1  Introduction

As you probably remember, supervised learning refers to methods that use prior information from labeled data to learn the relationship between a set of input features and an outcome. In other words, we provide the algorithm with examples where both the predictors and the correct answers are already known, and the goal is to learn a pattern that can later be used to make predictions for new observations.

In the context of XGBoost, the outcome can be continuous, such as a numerical measurement in a regression problem, or categorical, such as class labels in a classification problem. The main idea is always the same: we want to build a model that can accurately predict the outcome from the available features.

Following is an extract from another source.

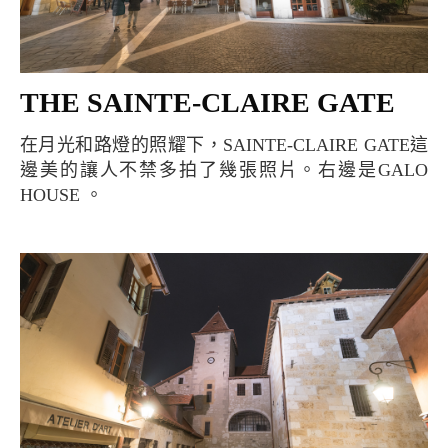
THE SAINTE-CLAIRE GATE
在月光和路燈的照耀下，SAINTE-CLAIRE GATE這
邊美的讓人不禁多拍了幾張照片。右邊是GALO
HOUSE 。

What makes XGBoost especially interesting is that it belongs to a family of supervised learning methods called boosting. Instead of building one single large model all at once, boosting gradually builds the final model step by step. At each step, it tries to correct the mistakes made by the current model, leading to a strong predictive model formed by many small models working together.

2 Boosting vs random forest

To remind you, random forest is an ensemble learning method that builds many decision trees and combines their predictions. Each tree is usually grown independently from the others, often using a bootstrap sample of the data and a random subset of features at each split. The main idea is that, although each individual tree may be noisy or unstable, averaging many trees together can produce a model that is much more robust and accurate.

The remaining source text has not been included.